Bryan L. Ford
fordb at bcc.orst.edu
Thu Feb 26 04:01:41 EST 1998
Dom Spinella wrote:
> Bryan Ford writes (in response to my earlier posting)
> > > Undoubtedly, your smear contains your gene of interest in addition to a lot of other
> > > products. You could always try cloning the smear and probing the clones
> > Ho Ho, and it is always possible to tow a Mercedes-Benz with a team of
> > horses!
> > If you have a probe then you have, or can easily have, the sequence
> > necessary to design specific PCR primer(s) to keep the "Mercedes" on the
> > road.
> > Sincerely,
> > Bryan L. Ford
> Well Bryan, if you think about this more carefully instead of instantly
> being a smart ass, you might come up with reasons why you might want to
> tow this particular Mercedes with a horse. For example, suppose our
> friend was looking for a full-length gene but had only partial sequence
> information (lacking the 3' end for example). He could then use this
> strategy to enrich for a population of longer clones that could be
> subsequently probed (in fact, this is pretty much what is done in the 3'
> RACE protocols.) The again, perhaps the PCR "smear" could be cloned in
> an expression vector to look for function upon transfection with what is
> now a much smaller, enriched population than the starting cDNA library
> (notice I also alluded to the possibility of a functional assay rather
> than a nucelic acid probe). Since neither of us knows the particular
> experimental details in question, let's not rule out possibilites a
> priori. And Ho Ho yourself...
> --Dom Spinella
Yes, we are lacking some details. He is clearly not working with a
library of clones but instead a library of cDNA products. It appeared to
me that our friend, I assume to be Dr. Bahn, had 3' ends in abundance
since he used an oligo dT primer together with a "universe primer"

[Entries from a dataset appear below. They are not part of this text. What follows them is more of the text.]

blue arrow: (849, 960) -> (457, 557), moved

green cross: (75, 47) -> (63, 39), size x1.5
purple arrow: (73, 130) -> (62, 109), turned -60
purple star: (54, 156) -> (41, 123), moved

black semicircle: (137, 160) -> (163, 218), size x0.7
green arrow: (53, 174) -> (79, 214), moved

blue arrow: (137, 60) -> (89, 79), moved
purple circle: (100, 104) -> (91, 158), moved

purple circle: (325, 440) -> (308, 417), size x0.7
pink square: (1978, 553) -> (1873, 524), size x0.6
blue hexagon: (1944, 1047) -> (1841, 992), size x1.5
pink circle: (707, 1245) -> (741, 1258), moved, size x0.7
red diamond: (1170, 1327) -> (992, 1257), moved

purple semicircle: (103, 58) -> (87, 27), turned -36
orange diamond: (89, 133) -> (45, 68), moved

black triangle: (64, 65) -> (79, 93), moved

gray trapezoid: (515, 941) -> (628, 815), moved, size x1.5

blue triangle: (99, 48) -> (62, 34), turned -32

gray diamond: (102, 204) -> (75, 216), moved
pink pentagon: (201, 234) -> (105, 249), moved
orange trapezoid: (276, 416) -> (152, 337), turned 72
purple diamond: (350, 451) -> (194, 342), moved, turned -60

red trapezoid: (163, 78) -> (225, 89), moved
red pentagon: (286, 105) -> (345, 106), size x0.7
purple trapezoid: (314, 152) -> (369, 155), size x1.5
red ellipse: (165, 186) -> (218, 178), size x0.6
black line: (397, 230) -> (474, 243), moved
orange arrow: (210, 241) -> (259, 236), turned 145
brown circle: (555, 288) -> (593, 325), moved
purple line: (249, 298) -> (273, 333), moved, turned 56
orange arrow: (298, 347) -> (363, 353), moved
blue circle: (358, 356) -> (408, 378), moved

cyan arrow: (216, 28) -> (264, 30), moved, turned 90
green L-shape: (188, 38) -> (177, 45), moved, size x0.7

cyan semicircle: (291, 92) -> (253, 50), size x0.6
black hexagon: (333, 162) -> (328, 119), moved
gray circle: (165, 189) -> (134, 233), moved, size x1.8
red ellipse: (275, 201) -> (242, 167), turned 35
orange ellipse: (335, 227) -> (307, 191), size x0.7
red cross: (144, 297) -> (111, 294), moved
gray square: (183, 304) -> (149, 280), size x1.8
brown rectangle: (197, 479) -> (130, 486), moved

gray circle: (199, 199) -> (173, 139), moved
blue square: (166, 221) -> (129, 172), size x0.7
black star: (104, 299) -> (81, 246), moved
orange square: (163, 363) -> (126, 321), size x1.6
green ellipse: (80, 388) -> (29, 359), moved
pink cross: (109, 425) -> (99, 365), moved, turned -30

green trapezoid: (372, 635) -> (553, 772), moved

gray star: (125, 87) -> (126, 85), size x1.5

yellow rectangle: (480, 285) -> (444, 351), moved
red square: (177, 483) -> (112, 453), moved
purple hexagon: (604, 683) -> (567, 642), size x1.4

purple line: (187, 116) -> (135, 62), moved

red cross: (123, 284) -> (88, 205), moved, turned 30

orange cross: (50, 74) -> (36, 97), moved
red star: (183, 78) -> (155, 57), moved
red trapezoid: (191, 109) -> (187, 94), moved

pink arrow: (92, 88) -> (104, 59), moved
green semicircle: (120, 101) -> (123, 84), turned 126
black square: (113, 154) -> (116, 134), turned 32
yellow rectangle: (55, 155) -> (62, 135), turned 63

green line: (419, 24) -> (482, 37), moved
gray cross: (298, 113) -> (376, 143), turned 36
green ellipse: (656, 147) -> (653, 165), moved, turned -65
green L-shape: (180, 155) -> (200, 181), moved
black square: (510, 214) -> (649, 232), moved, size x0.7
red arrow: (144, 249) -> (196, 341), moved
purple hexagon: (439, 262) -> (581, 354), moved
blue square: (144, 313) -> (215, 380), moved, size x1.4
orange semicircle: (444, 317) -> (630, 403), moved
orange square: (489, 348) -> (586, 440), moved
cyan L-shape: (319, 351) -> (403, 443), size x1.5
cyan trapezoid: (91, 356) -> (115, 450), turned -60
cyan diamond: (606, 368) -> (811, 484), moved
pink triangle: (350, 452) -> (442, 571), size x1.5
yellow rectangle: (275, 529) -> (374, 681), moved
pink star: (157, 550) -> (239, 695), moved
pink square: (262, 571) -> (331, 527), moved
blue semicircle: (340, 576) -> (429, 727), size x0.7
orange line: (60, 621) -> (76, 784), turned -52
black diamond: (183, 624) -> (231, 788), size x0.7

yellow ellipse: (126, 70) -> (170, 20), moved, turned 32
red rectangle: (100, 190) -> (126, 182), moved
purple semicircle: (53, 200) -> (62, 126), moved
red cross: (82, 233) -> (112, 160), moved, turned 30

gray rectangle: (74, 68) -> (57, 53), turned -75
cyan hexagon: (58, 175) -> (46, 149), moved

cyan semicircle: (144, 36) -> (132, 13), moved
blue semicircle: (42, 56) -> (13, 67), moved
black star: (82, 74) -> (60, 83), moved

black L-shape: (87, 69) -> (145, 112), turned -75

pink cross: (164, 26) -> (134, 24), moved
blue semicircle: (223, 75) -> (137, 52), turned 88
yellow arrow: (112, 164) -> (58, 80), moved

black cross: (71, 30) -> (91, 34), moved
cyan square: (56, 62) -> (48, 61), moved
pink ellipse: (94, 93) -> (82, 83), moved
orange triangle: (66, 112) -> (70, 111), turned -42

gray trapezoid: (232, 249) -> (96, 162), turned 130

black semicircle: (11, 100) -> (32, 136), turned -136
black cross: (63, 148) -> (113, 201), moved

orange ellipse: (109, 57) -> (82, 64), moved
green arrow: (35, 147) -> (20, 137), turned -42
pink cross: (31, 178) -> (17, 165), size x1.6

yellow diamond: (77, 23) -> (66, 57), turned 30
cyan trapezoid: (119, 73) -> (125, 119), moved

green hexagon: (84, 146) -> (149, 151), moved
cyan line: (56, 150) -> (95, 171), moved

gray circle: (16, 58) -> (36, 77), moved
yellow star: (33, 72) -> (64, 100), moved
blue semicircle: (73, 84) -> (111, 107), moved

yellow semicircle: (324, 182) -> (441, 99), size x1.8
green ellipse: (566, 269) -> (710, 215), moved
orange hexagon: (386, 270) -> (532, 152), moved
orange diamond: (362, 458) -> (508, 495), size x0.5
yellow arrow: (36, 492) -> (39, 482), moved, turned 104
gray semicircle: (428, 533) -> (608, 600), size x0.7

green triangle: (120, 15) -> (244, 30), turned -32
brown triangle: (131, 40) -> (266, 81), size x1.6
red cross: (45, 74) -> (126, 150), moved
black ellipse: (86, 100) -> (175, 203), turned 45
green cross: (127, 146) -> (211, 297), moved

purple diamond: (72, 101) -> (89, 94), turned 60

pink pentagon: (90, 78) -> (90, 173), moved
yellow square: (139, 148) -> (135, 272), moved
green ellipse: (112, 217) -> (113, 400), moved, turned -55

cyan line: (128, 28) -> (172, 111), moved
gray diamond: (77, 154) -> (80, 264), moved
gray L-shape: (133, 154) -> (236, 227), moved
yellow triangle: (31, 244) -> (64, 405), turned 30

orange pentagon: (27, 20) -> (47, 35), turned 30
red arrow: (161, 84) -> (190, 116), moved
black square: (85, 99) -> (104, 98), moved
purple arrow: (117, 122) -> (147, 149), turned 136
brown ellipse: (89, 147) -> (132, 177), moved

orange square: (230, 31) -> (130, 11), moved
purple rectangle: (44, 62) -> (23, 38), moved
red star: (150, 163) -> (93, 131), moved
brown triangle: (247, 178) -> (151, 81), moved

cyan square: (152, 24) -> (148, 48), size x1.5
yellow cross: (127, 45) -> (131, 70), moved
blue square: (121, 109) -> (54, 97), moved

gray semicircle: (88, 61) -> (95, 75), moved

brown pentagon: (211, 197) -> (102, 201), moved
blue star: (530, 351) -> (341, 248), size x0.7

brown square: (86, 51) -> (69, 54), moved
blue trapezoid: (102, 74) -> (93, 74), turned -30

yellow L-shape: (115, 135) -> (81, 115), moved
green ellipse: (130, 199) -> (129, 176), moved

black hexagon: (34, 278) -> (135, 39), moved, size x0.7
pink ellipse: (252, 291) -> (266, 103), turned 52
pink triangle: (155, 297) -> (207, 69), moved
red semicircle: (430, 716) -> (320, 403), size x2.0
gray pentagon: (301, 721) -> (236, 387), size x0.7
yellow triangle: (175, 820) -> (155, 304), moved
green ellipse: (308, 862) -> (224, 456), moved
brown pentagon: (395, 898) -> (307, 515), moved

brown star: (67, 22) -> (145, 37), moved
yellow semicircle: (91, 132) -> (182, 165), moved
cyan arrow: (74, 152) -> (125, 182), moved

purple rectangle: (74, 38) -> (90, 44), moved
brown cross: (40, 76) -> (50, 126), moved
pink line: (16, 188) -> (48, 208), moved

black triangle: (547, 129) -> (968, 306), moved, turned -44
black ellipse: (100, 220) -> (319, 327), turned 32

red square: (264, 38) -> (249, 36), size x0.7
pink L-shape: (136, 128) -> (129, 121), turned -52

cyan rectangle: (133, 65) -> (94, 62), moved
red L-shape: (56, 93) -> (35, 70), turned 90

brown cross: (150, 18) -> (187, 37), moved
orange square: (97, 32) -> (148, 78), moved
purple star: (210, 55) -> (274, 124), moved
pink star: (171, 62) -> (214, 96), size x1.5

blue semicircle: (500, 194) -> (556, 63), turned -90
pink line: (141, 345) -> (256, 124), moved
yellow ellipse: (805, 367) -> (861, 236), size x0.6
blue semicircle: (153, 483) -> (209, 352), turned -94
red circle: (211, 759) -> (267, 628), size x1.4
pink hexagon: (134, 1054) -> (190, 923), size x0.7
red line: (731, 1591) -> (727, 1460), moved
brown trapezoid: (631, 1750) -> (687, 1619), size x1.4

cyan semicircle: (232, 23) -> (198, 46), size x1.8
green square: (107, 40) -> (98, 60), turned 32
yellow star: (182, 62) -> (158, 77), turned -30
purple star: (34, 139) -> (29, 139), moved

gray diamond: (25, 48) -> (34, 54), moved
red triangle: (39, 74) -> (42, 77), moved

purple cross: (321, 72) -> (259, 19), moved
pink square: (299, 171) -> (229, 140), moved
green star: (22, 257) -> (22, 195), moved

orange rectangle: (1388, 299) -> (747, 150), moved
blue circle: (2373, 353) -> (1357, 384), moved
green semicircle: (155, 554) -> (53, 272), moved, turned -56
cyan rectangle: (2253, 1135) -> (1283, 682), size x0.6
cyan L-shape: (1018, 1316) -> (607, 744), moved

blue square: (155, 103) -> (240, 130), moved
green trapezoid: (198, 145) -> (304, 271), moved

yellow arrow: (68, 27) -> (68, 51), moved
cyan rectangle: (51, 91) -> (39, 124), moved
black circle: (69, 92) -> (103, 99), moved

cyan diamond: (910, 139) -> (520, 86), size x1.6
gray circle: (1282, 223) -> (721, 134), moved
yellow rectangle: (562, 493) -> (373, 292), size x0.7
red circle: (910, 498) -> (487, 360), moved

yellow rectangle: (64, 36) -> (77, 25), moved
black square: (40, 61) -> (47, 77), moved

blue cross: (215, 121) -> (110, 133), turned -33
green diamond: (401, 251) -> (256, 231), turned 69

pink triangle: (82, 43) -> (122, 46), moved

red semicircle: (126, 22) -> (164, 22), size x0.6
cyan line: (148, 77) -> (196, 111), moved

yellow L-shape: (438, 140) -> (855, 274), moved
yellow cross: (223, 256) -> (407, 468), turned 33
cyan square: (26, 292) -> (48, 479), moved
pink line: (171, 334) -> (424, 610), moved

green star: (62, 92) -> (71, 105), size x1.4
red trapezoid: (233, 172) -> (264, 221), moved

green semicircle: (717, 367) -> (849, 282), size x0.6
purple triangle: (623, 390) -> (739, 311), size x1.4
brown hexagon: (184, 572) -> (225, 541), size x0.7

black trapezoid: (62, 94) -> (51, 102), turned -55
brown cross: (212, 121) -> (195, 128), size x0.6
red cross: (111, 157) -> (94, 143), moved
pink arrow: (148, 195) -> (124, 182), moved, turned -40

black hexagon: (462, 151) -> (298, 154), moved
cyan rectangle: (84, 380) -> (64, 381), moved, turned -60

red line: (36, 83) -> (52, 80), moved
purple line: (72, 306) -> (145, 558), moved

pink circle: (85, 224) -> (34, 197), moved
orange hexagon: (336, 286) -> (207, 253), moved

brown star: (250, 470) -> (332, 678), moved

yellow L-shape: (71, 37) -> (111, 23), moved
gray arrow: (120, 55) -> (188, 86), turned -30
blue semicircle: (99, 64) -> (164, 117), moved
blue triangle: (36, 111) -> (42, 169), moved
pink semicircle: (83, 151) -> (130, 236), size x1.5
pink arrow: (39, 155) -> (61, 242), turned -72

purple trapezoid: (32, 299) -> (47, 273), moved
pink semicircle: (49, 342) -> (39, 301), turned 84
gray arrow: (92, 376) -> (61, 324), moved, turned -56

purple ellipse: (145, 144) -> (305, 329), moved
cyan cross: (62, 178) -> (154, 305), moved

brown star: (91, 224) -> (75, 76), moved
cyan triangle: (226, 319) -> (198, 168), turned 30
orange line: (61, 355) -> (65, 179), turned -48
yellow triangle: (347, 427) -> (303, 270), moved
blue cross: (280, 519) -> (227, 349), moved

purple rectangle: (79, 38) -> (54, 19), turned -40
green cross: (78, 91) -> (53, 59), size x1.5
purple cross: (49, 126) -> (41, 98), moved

(which, in spite of its name, may be somewhat specific). Before jumping
on but one of your suggestions, I should have pointed out that your
assertions concerning the causes of Dr. Bahn's problems, in my opinion,
were absolutely correct.
However, your last solution of probing the smear I found amusing in view
of the apparent success, that is a single or discrete PCR product, from
his specific PCR, i.e. using the "universe primer" with the "specific
reverse primer". If by some chance the "smear" from the universe primer
and the oligo dT consists of a vast number of unrelated cDNAs then his
clean PCR product can itself be used as, for example, a "megaprimer"
against the 3' anchored (as in your worthy suggested alteration) oligo
dT primer... or if he simply TA clones and sequences the "clean" product
generated with the specific reverse primer, he can then have newly
synthesized primers made with even higher specificity to improve his
chances of easily reverse transcribing to the 5' end (a bigger problem I
should think, than getting the 3' end, which appears to be close at hand
for Dr. Bahn). On the other hand the "specific reverse primer" may not
be so specific and might instead be giving an undesired product, an
"artifact" or "accident" of some sort. But, if this were the case then
it is likely that TA cloning then sequencing would readily reveal the
congruence or lack thereof with the presumed homologous gene(s).
Of course such a specific PCR product could also be labeled in several
ways to make a very nice probe if one had a phage or plasmid library to
look at-- but I don't see evidence of this in Dr. Bahn's posting. Of
course, such a probe could
also be used to do the probing of the "smear" that you suggested. But,
my own prejudice is do the simpler things first, and for me this means
"probing" with the often exquisite selectivity PCR primers to
discriminate desired signals, while using the tremendous amplification
if necessary to bring up such weak signals. (Prejudice born no doubt
from having done thousands of times as many PCR reactions as I have blot
I have no objection to expression libraries or functional assays based
on them, but as I read it Dr. Bahn is asking for quick solutions to
simpler questions than may require such greater efforts. That is, if all
the Mercedes needs is just a little petrol then let's not advise the
owner to buy a new one quite yet.
Hopefully these posts will be helpful for our friend from Goettingen.